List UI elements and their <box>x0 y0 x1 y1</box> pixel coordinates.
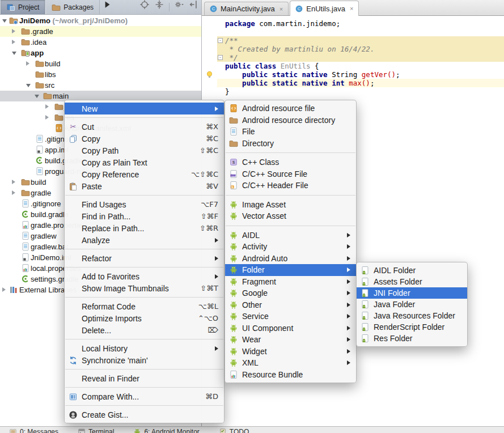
context-menu-item-optimize-imports[interactable]: Optimize Imports⌃⌥O <box>65 312 224 324</box>
context-menu-item-cut[interactable]: ✂Cut⌘X <box>65 121 224 133</box>
context-menu-item-synchronize-main-[interactable]: Synchronize 'main' <box>65 354 224 366</box>
context-menu-item-new[interactable]: New <box>65 103 224 114</box>
tree-item-libs[interactable]: libs <box>0 69 201 80</box>
status-item-terminal[interactable]: Terminal <box>78 428 114 433</box>
tab-packages[interactable]: Packages <box>45 0 100 14</box>
chevron-right-icon[interactable] <box>12 180 15 184</box>
context-menu-item-find-usages[interactable]: Find Usages⌥F7 <box>65 198 224 210</box>
new-submenu-item-c-c-source-file[interactable]: c++C/C++ Source File <box>225 168 356 180</box>
context-menu-item-copy-path[interactable]: Copy Path⇧⌘C <box>65 145 224 156</box>
android-icon <box>229 335 238 344</box>
chevron-right-icon[interactable] <box>12 29 15 33</box>
context-menu-item-analyze[interactable]: Analyze <box>65 234 224 246</box>
new-submenu-item-activity[interactable]: Activity <box>225 241 356 253</box>
fold-marker-icon[interactable]: - <box>218 38 223 43</box>
chevron-right-icon[interactable] <box>12 190 15 195</box>
more-tabs-icon[interactable] <box>102 0 112 9</box>
context-menu-item-compare-with-[interactable]: Compare With...⌘D <box>65 390 224 402</box>
close-icon[interactable]: × <box>279 6 283 12</box>
context-menu-item-local-history[interactable]: Local History <box>65 342 224 354</box>
context-menu-item-create-gist-[interactable]: Create Gist... <box>65 409 224 421</box>
chevron-right-icon[interactable] <box>2 287 6 292</box>
fold-marker-icon[interactable]: - <box>218 55 223 60</box>
context-menu-item-find-in-path-[interactable]: Find in Path...⇧⌘F <box>65 210 224 222</box>
new-submenu-item-aidl[interactable]: AIDL <box>225 230 356 241</box>
menu-item-label: C/C++ Header File <box>242 181 350 190</box>
new-submenu-item-google[interactable]: Google <box>225 287 356 299</box>
new-submenu-item-file[interactable]: File <box>225 126 356 138</box>
chevron-right-icon[interactable] <box>45 115 49 120</box>
tree-item-build[interactable]: build <box>0 58 201 69</box>
hide-panel-icon[interactable] <box>189 0 199 9</box>
folder-submenu-item-aidl-folder[interactable]: AIDL Folder <box>357 265 467 276</box>
new-submenu-item-resource-bundle[interactable]: Resource Bundle <box>225 369 356 381</box>
chevron-right-icon[interactable] <box>45 104 49 109</box>
new-submenu-item-widget[interactable]: Widget <box>225 346 356 358</box>
menu-item-label: Wear <box>242 335 339 344</box>
tab-project[interactable]: Project <box>0 0 45 14</box>
status-item-0-messages[interactable]: 0: Messages <box>9 428 58 433</box>
close-icon[interactable]: × <box>350 5 353 12</box>
chevron-down-icon[interactable] <box>26 84 31 87</box>
context-menu-item-copy-as-plain-text[interactable]: Copy as Plain Text <box>65 156 224 168</box>
context-menu-item-show-image-thumbnails[interactable]: Show Image Thumbnails⇧⌘T <box>65 282 224 294</box>
tree-item-jnidemo[interactable]: JniDemo (~/work_prj/JniDemo) <box>0 15 201 26</box>
new-submenu-item-android-auto[interactable]: Android Auto <box>225 253 356 265</box>
new-submenu-item-other[interactable]: Other <box>225 299 356 311</box>
context-menu-item-delete-[interactable]: Delete...⌦ <box>65 324 224 336</box>
context-menu-item-paste[interactable]: Paste⌘V <box>65 180 224 192</box>
folder-submenu-item-java-folder[interactable]: Java Folder <box>357 299 467 310</box>
context-menu-item-copy[interactable]: Copy⌘C <box>65 133 224 145</box>
menu-item-shortcut: ⌥⌘L <box>198 302 218 311</box>
tree-item-src[interactable]: src <box>0 80 201 91</box>
file-android-icon <box>361 277 370 286</box>
code-token <box>225 79 242 87</box>
folder-submenu-item-assets-folder[interactable]: Assets Folder <box>357 276 467 287</box>
context-menu-item-reveal-in-finder[interactable]: Reveal in Finder <box>65 372 224 384</box>
editor-tab-mainactivity-java[interactable]: CMainActivity.java× <box>204 2 289 15</box>
new-submenu-item-c-c-header-file[interactable]: hC/C++ Header File <box>225 180 356 192</box>
status-item-label: TODO <box>230 428 249 433</box>
context-menu-item-refactor[interactable]: Refactor <box>65 252 224 264</box>
new-submenu-item-c-class[interactable]: sC++ Class <box>225 156 356 168</box>
intention-bulb-icon[interactable] <box>205 70 214 79</box>
tree-item-app[interactable]: app <box>0 48 201 58</box>
folder-icon <box>54 102 63 111</box>
status-item-todo[interactable]: TODO <box>219 428 249 433</box>
folder-submenu-item-jni-folder[interactable]: JNI Folder <box>357 287 467 299</box>
context-menu-item-add-to-favorites[interactable]: Add to Favorites <box>65 270 224 282</box>
chevron-right-icon[interactable] <box>12 40 15 44</box>
new-submenu-item-fragment[interactable]: Fragment <box>225 276 356 288</box>
context-menu-item-copy-reference[interactable]: Copy Reference⌥⇧⌘C <box>65 168 224 180</box>
new-submenu-item-android-resource-file[interactable]: Android resource file <box>225 103 356 114</box>
collapse-all-icon[interactable] <box>154 0 164 9</box>
folder-submenu-item-java-resources-folder[interactable]: Java Resources Folder <box>357 310 467 321</box>
new-submenu-item-vector-asset[interactable]: Vector Asset <box>225 210 356 222</box>
chevron-down-icon[interactable] <box>35 95 39 98</box>
context-menu-item-reformat-code[interactable]: Reformat Code⌥⌘L <box>65 300 224 312</box>
new-submenu-item-folder[interactable]: Folder <box>225 264 356 276</box>
chevron-down-icon[interactable] <box>12 52 16 55</box>
tree-item--idea[interactable]: .idea <box>0 37 201 48</box>
editor-tab-enutils-java[interactable]: CEnUtils.java× <box>290 1 359 16</box>
new-submenu-item-android-resource-directory[interactable]: Android resource directory <box>225 114 356 126</box>
chevron-right-icon[interactable] <box>26 61 29 66</box>
chevron-down-icon[interactable] <box>2 19 7 23</box>
new-submenu-item-wear[interactable]: Wear <box>225 334 356 346</box>
folder-submenu-item-renderscript-folder[interactable]: RenderScript Folder <box>357 321 467 333</box>
code-token: /** <box>225 36 238 45</box>
new-submenu-item-image-asset[interactable]: Image Asset <box>225 199 356 211</box>
new-submenu-item-xml[interactable]: XML <box>225 357 356 369</box>
folder-submenu-item-res-folder[interactable]: Res Folder <box>357 333 467 344</box>
tree-item--gradle[interactable]: .gradle <box>0 26 201 37</box>
gear-icon[interactable] <box>174 0 184 9</box>
menu-item-shortcut: ⇧⌘C <box>200 146 218 155</box>
locate-icon[interactable] <box>139 0 150 9</box>
new-submenu-item-ui-component[interactable]: UI Component <box>225 322 356 334</box>
status-item-6-android-monitor[interactable]: 6: Android Monitor <box>133 428 199 433</box>
context-menu-item-replace-in-path-[interactable]: Replace in Path...⇧⌘R <box>65 222 224 234</box>
file-android-icon <box>361 300 370 309</box>
new-submenu-item-directory[interactable]: Directory <box>225 138 356 150</box>
new-submenu-item-service[interactable]: Service <box>225 311 356 322</box>
menu-item-label: Service <box>242 312 339 321</box>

• YOUR GOAL
The records above need to be reproduced exactly, with all images omitted.

• RESULT BELOW
List UI elements and their <box>x0 y0 x1 y1</box> pixel coordinates.
context-menu-item-optimize-imports[interactable]: Optimize Imports⌃⌥O <box>65 312 224 324</box>
context-menu-item-cut[interactable]: ✂Cut⌘X <box>65 121 224 133</box>
context-menu-item-synchronize-main-[interactable]: Synchronize 'main' <box>65 354 224 366</box>
context-menu-item-new[interactable]: New <box>65 103 224 114</box>
tree-item-libs[interactable]: libs <box>0 69 201 80</box>
status-item-terminal[interactable]: Terminal <box>78 428 114 433</box>
tab-packages[interactable]: Packages <box>45 0 100 14</box>
chevron-right-icon[interactable] <box>12 180 15 184</box>
context-menu-item-find-usages[interactable]: Find Usages⌥F7 <box>65 198 224 210</box>
new-submenu-item-c-c-source-file[interactable]: c++C/C++ Source File <box>225 168 356 180</box>
context-menu-item-copy-path[interactable]: Copy Path⇧⌘C <box>65 145 224 156</box>
android-icon <box>229 335 238 344</box>
chevron-right-icon[interactable] <box>12 29 15 33</box>
context-menu-item-analyze[interactable]: Analyze <box>65 234 224 246</box>
new-submenu-item-activity[interactable]: Activity <box>225 241 356 253</box>
fold-marker-icon[interactable]: - <box>218 38 223 43</box>
chevron-right-icon[interactable] <box>12 190 15 195</box>
more-tabs-icon[interactable] <box>102 0 112 9</box>
context-menu-item-compare-with-[interactable]: Compare With...⌘D <box>65 390 224 402</box>
close-icon[interactable]: × <box>279 6 283 12</box>
context-menu-item-local-history[interactable]: Local History <box>65 342 224 354</box>
context-menu-item-create-gist-[interactable]: Create Gist... <box>65 409 224 421</box>
chevron-right-icon[interactable] <box>2 287 6 292</box>
fold-marker-icon[interactable]: - <box>218 55 223 60</box>
context-menu-item-find-in-path-[interactable]: Find in Path...⇧⌘F <box>65 210 224 222</box>
new-submenu-item-aidl[interactable]: AIDL <box>225 230 356 241</box>
menu-item-label: C/C++ Header File <box>242 181 350 190</box>
new-submenu-item-google[interactable]: Google <box>225 287 356 299</box>
new-submenu-item-file[interactable]: File <box>225 126 356 138</box>
chevron-right-icon[interactable] <box>45 115 49 120</box>
tree-item-build[interactable]: build <box>0 58 201 69</box>
hide-panel-icon[interactable] <box>189 0 199 9</box>
folder-submenu-item-aidl-folder[interactable]: AIDL Folder <box>357 265 467 276</box>
new-submenu-item-resource-bundle[interactable]: Resource Bundle <box>225 369 356 381</box>
chevron-right-icon[interactable] <box>45 104 49 109</box>
new-submenu-item-widget[interactable]: Widget <box>225 346 356 358</box>
menu-item-label: Wear <box>242 335 339 344</box>
tab-project[interactable]: Project <box>0 0 45 14</box>
status-item-0-messages[interactable]: 0: Messages <box>9 428 58 433</box>
close-icon[interactable]: × <box>350 5 353 12</box>
chevron-down-icon[interactable] <box>26 84 31 87</box>
context-menu-item-copy-as-plain-text[interactable]: Copy as Plain Text <box>65 156 224 168</box>
context-menu-item-show-image-thumbnails[interactable]: Show Image Thumbnails⇧⌘T <box>65 282 224 294</box>
tree-item-jnidemo[interactable]: JniDemo (~/work_prj/JniDemo) <box>0 15 201 26</box>
new-submenu-item-android-auto[interactable]: Android Auto <box>225 253 356 265</box>
new-submenu-item-other[interactable]: Other <box>225 299 356 311</box>
context-menu-item-delete-[interactable]: Delete...⌦ <box>65 324 224 336</box>
context-menu-item-paste[interactable]: Paste⌘V <box>65 180 224 192</box>
folder-submenu-item-java-folder[interactable]: Java Folder <box>357 299 467 310</box>
context-menu-item-copy[interactable]: Copy⌘C <box>65 133 224 145</box>
menu-item-shortcut: ⌥⌘L <box>198 302 218 311</box>
tree-item-src[interactable]: src <box>0 80 201 91</box>
file-android-icon <box>361 277 370 286</box>
code-token <box>225 79 242 87</box>
folder-submenu-item-assets-folder[interactable]: Assets Folder <box>357 276 467 287</box>
context-menu-item-reveal-in-finder[interactable]: Reveal in Finder <box>65 372 224 384</box>
editor-tab-mainactivity-java[interactable]: CMainActivity.java× <box>204 2 289 15</box>
new-submenu-item-c-c-header-file[interactable]: hC/C++ Header File <box>225 180 356 192</box>
status-item-label: TODO <box>230 428 249 433</box>
context-menu-item-refactor[interactable]: Refactor <box>65 252 224 264</box>
new-submenu-item-c-class[interactable]: sC++ Class <box>225 156 356 168</box>
intention-bulb-icon[interactable] <box>205 70 214 79</box>
tree-item-app[interactable]: app <box>0 48 201 58</box>
folder-icon <box>54 102 63 111</box>
status-item-todo[interactable]: TODO <box>219 428 249 433</box>
folder-submenu-item-jni-folder[interactable]: JNI Folder <box>357 287 467 299</box>
context-menu-item-add-to-favorites[interactable]: Add to Favorites <box>65 270 224 282</box>
chevron-right-icon[interactable] <box>12 40 15 44</box>
new-submenu-item-fragment[interactable]: Fragment <box>225 276 356 288</box>
context-menu-item-copy-reference[interactable]: Copy Reference⌥⇧⌘C <box>65 168 224 180</box>
new-submenu-item-android-resource-file[interactable]: Android resource file <box>225 103 356 114</box>
collapse-all-icon[interactable] <box>154 0 164 9</box>
folder-submenu-item-java-resources-folder[interactable]: Java Resources Folder <box>357 310 467 321</box>
new-submenu-item-vector-asset[interactable]: Vector Asset <box>225 210 356 222</box>
chevron-down-icon[interactable] <box>35 95 39 98</box>
context-menu-item-reformat-code[interactable]: Reformat Code⌥⌘L <box>65 300 224 312</box>
new-submenu-item-folder[interactable]: Folder <box>225 264 356 276</box>
chevron-down-icon[interactable] <box>12 52 16 55</box>
tree-item--idea[interactable]: .idea <box>0 37 201 48</box>
editor-tab-enutils-java[interactable]: CEnUtils.java× <box>290 1 359 16</box>
new-submenu-item-android-resource-directory[interactable]: Android resource directory <box>225 114 356 126</box>
chevron-right-icon[interactable] <box>26 61 29 66</box>
chevron-down-icon[interactable] <box>2 19 7 23</box>
new-submenu-item-wear[interactable]: Wear <box>225 334 356 346</box>
folder-submenu-item-renderscript-folder[interactable]: RenderScript Folder <box>357 321 467 333</box>
code-token: /** <box>225 36 238 45</box>
new-submenu-item-image-asset[interactable]: Image Asset <box>225 199 356 211</box>
new-submenu-item-xml[interactable]: XML <box>225 357 356 369</box>
folder-submenu-item-res-folder[interactable]: Res Folder <box>357 333 467 344</box>
tree-item--gradle[interactable]: .gradle <box>0 26 201 37</box>
gear-icon[interactable] <box>174 0 184 9</box>
menu-item-shortcut: ⇧⌘C <box>200 146 218 155</box>
locate-icon[interactable] <box>139 0 150 9</box>
new-submenu-item-ui-component[interactable]: UI Component <box>225 322 356 334</box>
status-item-6-android-monitor[interactable]: 6: Android Monitor <box>133 428 199 433</box>
context-menu-item-replace-in-path-[interactable]: Replace in Path...⇧⌘R <box>65 222 224 234</box>
file-android-icon <box>361 300 370 309</box>
new-submenu-item-directory[interactable]: Directory <box>225 138 356 150</box>
new-submenu-item-service[interactable]: Service <box>225 311 356 322</box>
menu-item-label: Service <box>242 312 339 321</box>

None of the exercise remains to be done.